With a p-value of close to 0, we reject the null that the side one team gets is independent from their outcome, noting therefore there is some relationship between side and winning. We see from our code that those teams that are on the blue side had a 54.40945% win rate, thus our previous investigation into the map shape and kill locations may have played a role in deciding the outcome of games given that the difference in sides is statistically significant.

Conclusion

Through our research questions and investigation into this League of Legends dataset we hope to have provided insights into the nature of League of Legend’s competitive scene and the ways in which games are won and lost. We noted the dominance of SKT, as other teams were trying to catch up to and try to improve their skills while SKT had over 90 games won since 2015. We also saw that each year there is a variety of top 5 teams that get the most teams while 1 or 2 teams stay consistently in the top 5. Furthermore, we concluded a greater trend about this game that each year teams are improving to win more and more games as the game gets more competitive because the amount of games that teams win increases.

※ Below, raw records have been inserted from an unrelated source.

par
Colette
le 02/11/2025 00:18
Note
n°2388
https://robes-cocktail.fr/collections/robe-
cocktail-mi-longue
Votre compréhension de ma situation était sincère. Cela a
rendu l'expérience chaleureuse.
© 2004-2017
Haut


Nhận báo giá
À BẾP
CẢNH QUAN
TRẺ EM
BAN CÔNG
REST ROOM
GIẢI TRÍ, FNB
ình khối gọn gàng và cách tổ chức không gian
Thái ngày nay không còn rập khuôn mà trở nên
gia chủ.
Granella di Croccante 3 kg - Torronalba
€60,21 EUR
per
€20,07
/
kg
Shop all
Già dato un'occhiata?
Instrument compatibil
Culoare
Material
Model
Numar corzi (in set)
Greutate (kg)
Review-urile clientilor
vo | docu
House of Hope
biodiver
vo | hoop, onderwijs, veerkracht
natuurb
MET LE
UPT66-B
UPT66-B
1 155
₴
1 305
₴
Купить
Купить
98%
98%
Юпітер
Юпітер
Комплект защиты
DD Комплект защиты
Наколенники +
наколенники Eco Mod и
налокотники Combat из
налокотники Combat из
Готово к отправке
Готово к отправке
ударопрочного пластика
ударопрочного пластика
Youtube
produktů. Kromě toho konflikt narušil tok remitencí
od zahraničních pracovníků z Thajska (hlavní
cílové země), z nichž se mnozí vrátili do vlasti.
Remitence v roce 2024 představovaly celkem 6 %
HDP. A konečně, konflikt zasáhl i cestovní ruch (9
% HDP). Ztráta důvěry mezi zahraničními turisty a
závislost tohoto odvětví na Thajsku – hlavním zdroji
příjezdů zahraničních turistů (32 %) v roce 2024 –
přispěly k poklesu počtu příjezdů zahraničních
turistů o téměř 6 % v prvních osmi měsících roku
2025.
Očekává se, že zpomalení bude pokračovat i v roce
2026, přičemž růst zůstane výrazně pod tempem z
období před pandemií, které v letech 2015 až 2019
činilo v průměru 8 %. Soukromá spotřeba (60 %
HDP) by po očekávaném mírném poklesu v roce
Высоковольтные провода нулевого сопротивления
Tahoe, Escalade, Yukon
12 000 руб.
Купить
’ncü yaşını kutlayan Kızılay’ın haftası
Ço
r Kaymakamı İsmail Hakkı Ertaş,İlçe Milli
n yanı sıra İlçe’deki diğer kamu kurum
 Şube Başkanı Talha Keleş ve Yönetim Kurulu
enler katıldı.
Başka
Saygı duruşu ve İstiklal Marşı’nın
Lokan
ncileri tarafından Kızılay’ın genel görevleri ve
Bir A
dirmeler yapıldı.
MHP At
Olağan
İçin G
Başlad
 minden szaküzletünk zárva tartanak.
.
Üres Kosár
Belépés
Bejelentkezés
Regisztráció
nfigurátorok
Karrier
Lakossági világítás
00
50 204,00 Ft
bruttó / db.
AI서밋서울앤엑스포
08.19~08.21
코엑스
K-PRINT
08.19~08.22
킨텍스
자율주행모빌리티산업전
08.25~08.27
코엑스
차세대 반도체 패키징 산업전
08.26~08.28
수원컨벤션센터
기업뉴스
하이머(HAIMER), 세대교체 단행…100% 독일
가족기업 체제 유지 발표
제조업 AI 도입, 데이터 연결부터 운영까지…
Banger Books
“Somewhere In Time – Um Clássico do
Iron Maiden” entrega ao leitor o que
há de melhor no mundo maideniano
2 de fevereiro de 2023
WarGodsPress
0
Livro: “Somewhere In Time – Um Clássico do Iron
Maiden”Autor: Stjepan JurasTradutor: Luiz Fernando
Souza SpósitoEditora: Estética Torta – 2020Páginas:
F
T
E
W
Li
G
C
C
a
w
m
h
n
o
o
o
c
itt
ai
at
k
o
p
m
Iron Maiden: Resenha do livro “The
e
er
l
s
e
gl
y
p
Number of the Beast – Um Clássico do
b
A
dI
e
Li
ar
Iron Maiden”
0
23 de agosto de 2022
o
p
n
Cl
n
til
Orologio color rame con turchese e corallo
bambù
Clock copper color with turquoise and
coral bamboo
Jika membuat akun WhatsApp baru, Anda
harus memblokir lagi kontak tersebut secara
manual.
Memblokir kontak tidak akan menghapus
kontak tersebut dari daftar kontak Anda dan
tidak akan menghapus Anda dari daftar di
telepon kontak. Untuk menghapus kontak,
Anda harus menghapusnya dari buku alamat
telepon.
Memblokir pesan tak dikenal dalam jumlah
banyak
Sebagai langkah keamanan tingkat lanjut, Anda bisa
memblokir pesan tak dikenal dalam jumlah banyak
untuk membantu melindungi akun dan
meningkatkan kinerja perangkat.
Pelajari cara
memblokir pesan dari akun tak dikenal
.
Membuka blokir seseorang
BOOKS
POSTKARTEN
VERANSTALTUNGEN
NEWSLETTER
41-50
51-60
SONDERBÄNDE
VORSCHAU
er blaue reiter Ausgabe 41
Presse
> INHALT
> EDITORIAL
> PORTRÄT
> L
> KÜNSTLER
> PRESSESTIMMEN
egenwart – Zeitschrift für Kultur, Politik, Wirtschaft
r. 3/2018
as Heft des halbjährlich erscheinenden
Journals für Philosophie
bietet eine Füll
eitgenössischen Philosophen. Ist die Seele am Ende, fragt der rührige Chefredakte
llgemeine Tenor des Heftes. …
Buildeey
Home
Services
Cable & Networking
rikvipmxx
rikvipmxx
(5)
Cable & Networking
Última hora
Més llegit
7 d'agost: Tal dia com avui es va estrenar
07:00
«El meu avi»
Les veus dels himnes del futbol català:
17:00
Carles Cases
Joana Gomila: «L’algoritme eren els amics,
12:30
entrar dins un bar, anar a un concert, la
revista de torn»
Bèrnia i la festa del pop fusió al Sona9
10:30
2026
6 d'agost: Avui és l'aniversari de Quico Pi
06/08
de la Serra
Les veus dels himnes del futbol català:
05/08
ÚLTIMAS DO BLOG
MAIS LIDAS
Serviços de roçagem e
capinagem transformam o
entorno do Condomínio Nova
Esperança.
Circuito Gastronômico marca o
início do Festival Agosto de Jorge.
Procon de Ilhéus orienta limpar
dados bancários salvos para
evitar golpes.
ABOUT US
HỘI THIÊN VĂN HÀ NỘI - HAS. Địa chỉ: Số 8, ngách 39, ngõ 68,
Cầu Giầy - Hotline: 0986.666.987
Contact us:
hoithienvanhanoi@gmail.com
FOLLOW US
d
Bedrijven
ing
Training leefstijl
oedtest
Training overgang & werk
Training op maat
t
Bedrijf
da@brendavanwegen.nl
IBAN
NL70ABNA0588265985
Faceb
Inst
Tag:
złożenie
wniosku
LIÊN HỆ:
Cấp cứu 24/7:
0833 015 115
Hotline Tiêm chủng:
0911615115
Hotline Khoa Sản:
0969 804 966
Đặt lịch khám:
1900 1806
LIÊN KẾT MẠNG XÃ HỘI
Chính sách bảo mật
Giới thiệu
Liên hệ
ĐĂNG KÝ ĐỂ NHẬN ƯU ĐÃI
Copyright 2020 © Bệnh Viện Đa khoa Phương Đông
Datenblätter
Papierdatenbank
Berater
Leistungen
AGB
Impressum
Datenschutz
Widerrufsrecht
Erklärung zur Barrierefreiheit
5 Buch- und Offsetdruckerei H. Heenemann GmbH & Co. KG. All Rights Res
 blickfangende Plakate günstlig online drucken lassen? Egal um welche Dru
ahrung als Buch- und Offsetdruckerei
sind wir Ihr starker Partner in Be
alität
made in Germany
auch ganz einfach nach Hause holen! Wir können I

We can also conclude that there are more games being held in League of Legends probably because the popularity is growing year by year. Moreover, we made the inference that the most popular champion are the strongest champions as they are picked the most often. It is rare to see champions being the most popular in consecutive years, which suggests that the game developers change the champions’ stats (abilities, powers) when they get too strong as they do not want a couple champions to dominate the game. We can infer that game developers like to increase the power of weaker champion and decrease the power of stronger champions to add variety to the game. We also noted that between regions the most popular champions differed, indicating that different leagues have different competitive scenes and strategies to win. Additionally we found that most games last between 20 minutes and 60 minutes, with few outliers of games lasting beyond 60 minutes in EULCS, LCK, LJL, LMS, NALCS, TCL and at the Worlds Championship. Finally, newcomers to League of Legends will find of particular interest after the choices made within the competitive scene for champion picks the inherent benefit of playing on the blue side vs. red. We hope that those interested in the competitive scene itself will find the insights into popular teams and their performances across the years potentially useful in correlation to their favorite players and how such player‘s may or may not have contributed to their favorite team’s success over time, and we hope our insights will be beneficial and informative to all who view them.